The lines to find are those in the entries that hold the word "Вирджин"; copy every one of them.

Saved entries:
□ □ □ □ □ □ □
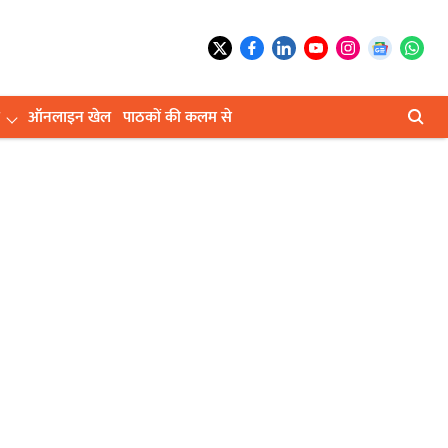
ऑनलाइन खेल
पाठकों की कलम से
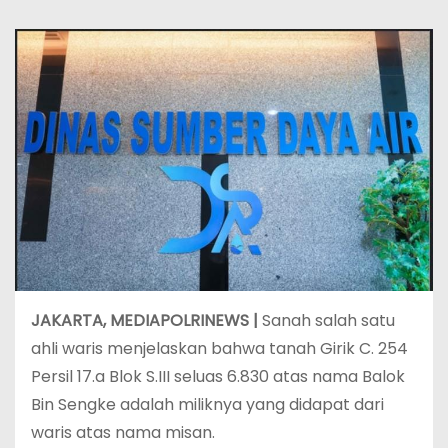
JAKARTA, MEDIAPOLRINEWS |
Sanah salah satu
ahli waris menjelaskan bahwa tanah Girik C. 254
Persil 17.a Blok S.III seluas 6.830 atas nama Balok
Bin Sengke adalah miliknya yang didapat dari
waris atas nama misan.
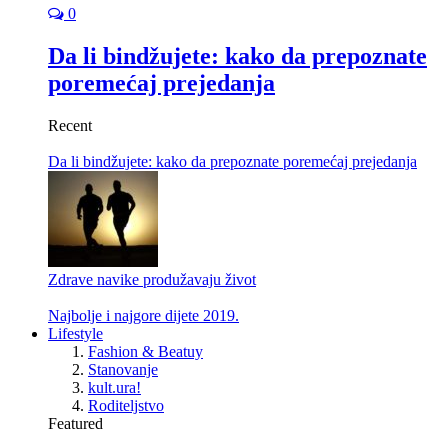
0
Da li bindžujete: kako da prepoznate
poremećaj prejedanja
Recent
Da li bindžujete: kako da prepoznate poremećaj prejedanja
Zdrave navike produžavaju život
Najbolje i najgore dijete 2019.
Lifestyle
Fashion & Beatuy
Stanovanje
kult.ura!
Roditeljstvo
Featured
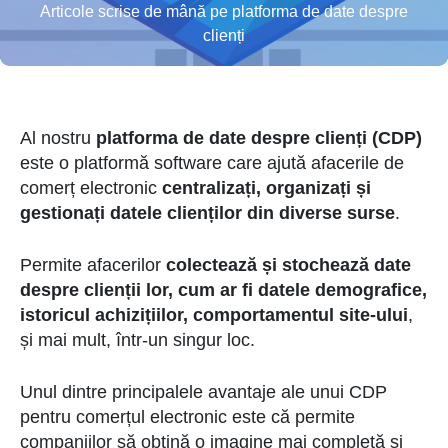
Articole scrise de mână pe platforma de date despre
clienți
Al nostru
platforma de date despre clienți (CDP)
este o platformă software care ajută afacerile de
comerț electronic
centralizați, organizați și
gestionați datele clienților din diverse surse
.
Permite afacerilor
colectează și stochează date
despre clienții lor, cum ar fi datele demografice,
istoricul achizițiilor, comportamentul site-ului
,
și mai mult, într-un singur loc.
Unul dintre principalele avantaje ale unui CDP
pentru comerțul electronic este că permite
companiilor să obțină o imagine mai completă și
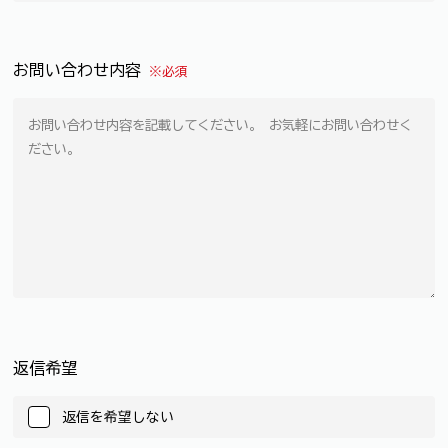
お問い合わせ内容
※必須
返信希望
返信を希望しない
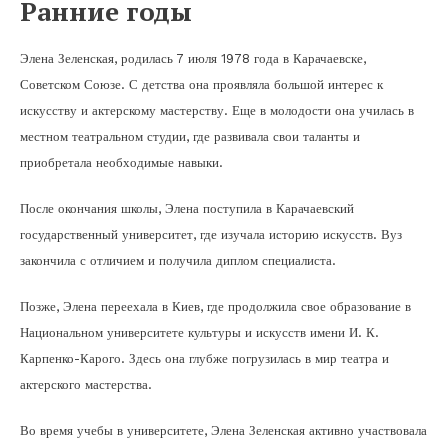
Ранние годы
Элена Зеленская, родилась 7 июля 1978 года в Карачаевске,
Советском Союзе. С детства она проявляла большой интерес к
искусству и актерскому мастерству. Еще в молодости она училась в
местном театральном студии, где развивала свои таланты и
приобретала необходимые навыки.
После окончания школы, Элена поступила в Карачаевский
государственный университет, где изучала историю искусств. Вуз
закончила с отличием и получила диплом специалиста.
Позже, Элена переехала в Киев, где продолжила свое образование в
Национальном университете культуры и искусств имени И. К.
Карпенко-Карого. Здесь она глубже погрузилась в мир театра и
актерского мастерства.
Во время учебы в университете, Элена Зеленская активно участвовала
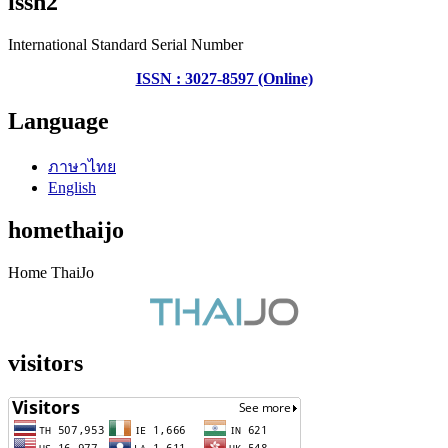
issn2
International Standard Serial Number
ISSN : 3027-8597 (Online)
Language
ภาษาไทย
English
homethaijo
Home ThaiJo
visitors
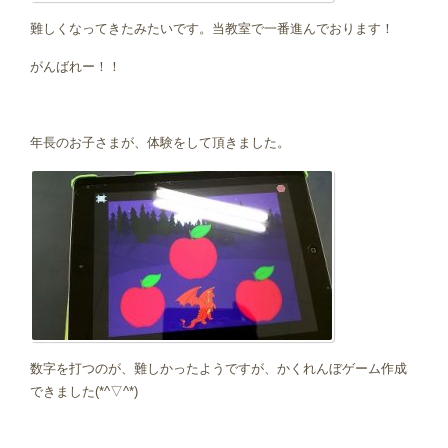
難しくなってきたみたいです。当教室で一番進んでおります！
がんばれー！！
年長のお子さまが、体験をして頂きました。
数字を打つのが、難しかったようですが、かくれんぼゲーム作成
できました(*^▽^*)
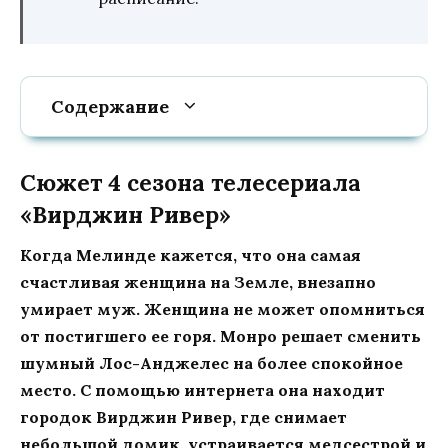
Содержание
Сюжет 4 сезона телесериала
«Вирджин Ривер»
Когда Мелинде кажется, что она самая
счастливая женщина на Земле, внезапно
умирает муж. Женщина не может опомниться
от постигшего ее горя. Монро решает сменить
шумный Лос-Анджелес на более спокойное
место. С помощью интернета она находит
городок Вирджин Ривер, где снимает
небольшой домик, устраивается медсестрой и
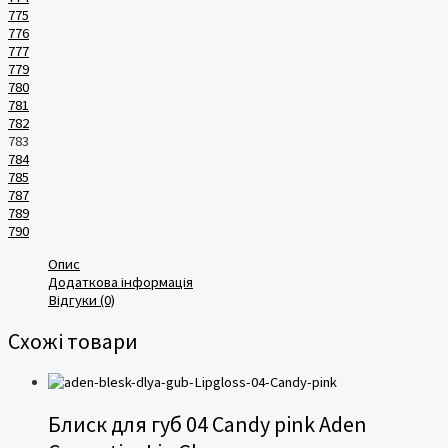
775
776
777
779
780
781
782
783
784
785
787
789
790
Опис
Додаткова інформація
Відгуки (0)
Схожі товари
Блиск для губ 04 Candy pink Aden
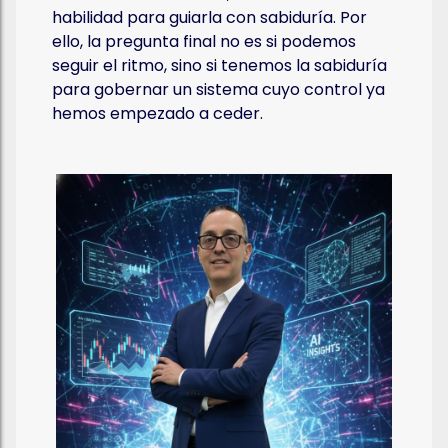
habilidad para guiarla con sabiduría. Por
ello, la pregunta final no es si podemos
seguir el ritmo, sino si tenemos la sabiduría
para gobernar un sistema cuyo control ya
hemos empezado a ceder.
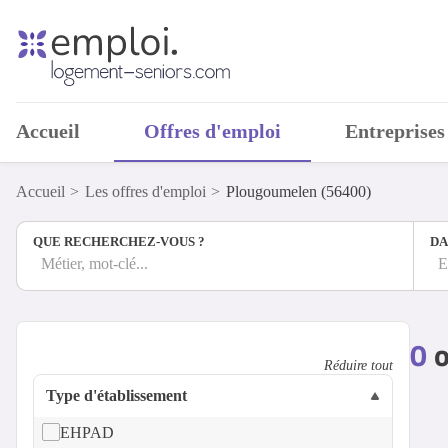
Accueil
Offres d'emploi
Entreprises
Accueil
Les offres d'emploi
Plougoumelen (56400)
QUE RECHERCHEZ-VOUS ?
DA
Métier, mot-clé...
E
0
o
Réduire tout
Type d'établissement
EHPAD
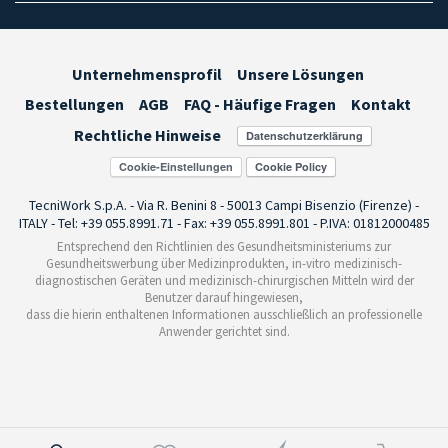
Unternehmensprofil
Unsere Lösungen
Bestellungen
AGB
FAQ - Häufige Fragen
Kontakt
Rechtliche Hinweise
Cookie-Einstellungen
TecniWork S.p.A. - Via R. Benini 8 - 50013 Campi Bisenzio (Firenze) -
ITALY - Tel: +39 055.8991.71 - Fax: +39 055.8991.801 - P.IVA: 01812000485
Entsprechend den Richtlinien des Gesundheitsministeriums zur
Gesundheitswerbung über Medizinprodukten, in-vitro medizinisch-
diagnostischen Geräten und medizinisch-chirurgischen Mitteln wird der
Benutzer darauf hingewiesen,
dass die hierin enthaltenen Informationen ausschließlich an professionelle
Anwender gerichtet sind.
□ □ □ □ □ □ □
Your solution:
«Вирджин Ривер»
городок Вирджин Ривер, где снимает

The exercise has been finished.